Il resoconto di Martine Brés è stato pubblicato in uno dei numeri di settembre 1984 del settimanale francese Témoignage chrétien. Tutti quelli con cui la giornalista parlò dissero: “Senza l'aiuto materiale degli americani, i militari avrebbero perso questa guerra molto tempo fa. Gli americani hanno manovrato le elezioni per insediare al potere Napoleón Duarte. Finché resteranno qui la situazione non migliorerà”.

Alcuni giorni dopo la pubblicazione di questo resoconto, il 24 settembre 1984, il Presidente Reagan tenne un discorso alle Nazioni Unite, in cui disse in parte:

“Il crescente successo della democrazia in El Salvador è la migliore prova che la chiave della pace risiede in una soluzione politica. Le elezioni libere hanno portato in carica un governo dedicato alla democrazia, alle riforme, al progresso economico e alla pace regionale”.
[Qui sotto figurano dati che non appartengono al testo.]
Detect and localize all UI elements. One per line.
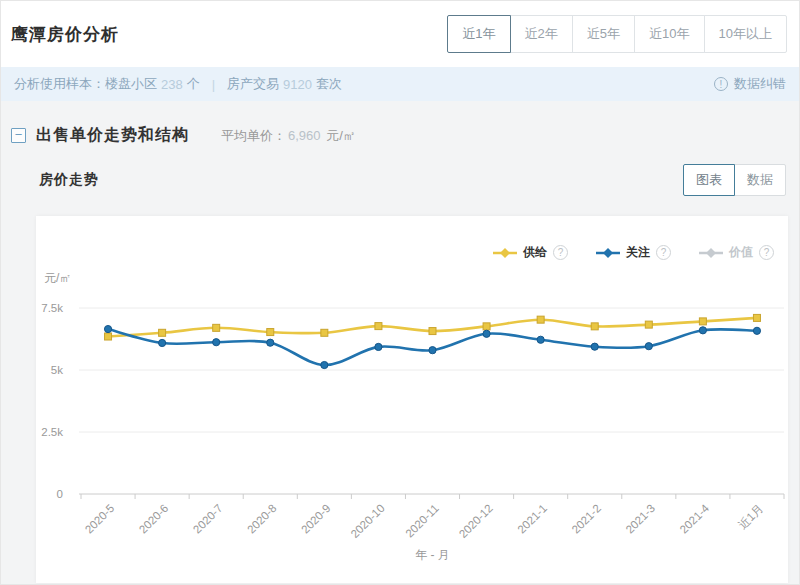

Mentre venivano pronunciate queste parole sulla “libertà”, nello stesso El Salvador i soldati del “governo dedicato alla democrazia” infilzavano i bambini con le baionette. Mentre il Presidente degli Stati Uniti dichiarava alle Nazioni Unite che “il governo degli Stati Uniti continuerà a considerare la preoccupazione per i diritti dell'uomo come il centro morale della nostra politica estera” e invitava tutti gli Stati ad “adempiere agli obblighi che si sono liberamente assunti con la Dichiarazione universale dei diritti dell'uomo”, in Nicaragua i “combattenti per la democrazia” tra i “contras” reclutati dalla CIA, che agivano sotto le direttive segrete dei servizi segreti statunitensi, facevano saltare in aria case e autobus, torturavano i civili e gli sparavano. Mentre tutto ciò accadeva, in Afghanistan i düşman addestrati dalla CIA venivano processati per aver provocato un'esplosione all'aeroporto di Kabul con mine ricevute dagli Stati Uniti; l'esplosione uccise uomini e bambini. Alla vigilia del discorso del Presidente degli Stati Uniti alle Nazioni Unite, Eduardo Arocena, leader del gruppo controrivoluzionario Omega-7, con sede negli Stati Uniti e sostenuto dalla CIA, ha ammesso in un tribunale di New York che i membri del suo gruppo partecipavano dal 1980 alla guerra batteriologica degli Stati Uniti contro Cuba, a seguito della quale nel 1981 scoppiò un'epidemia di febbre dengue sull'Isola della Libertà…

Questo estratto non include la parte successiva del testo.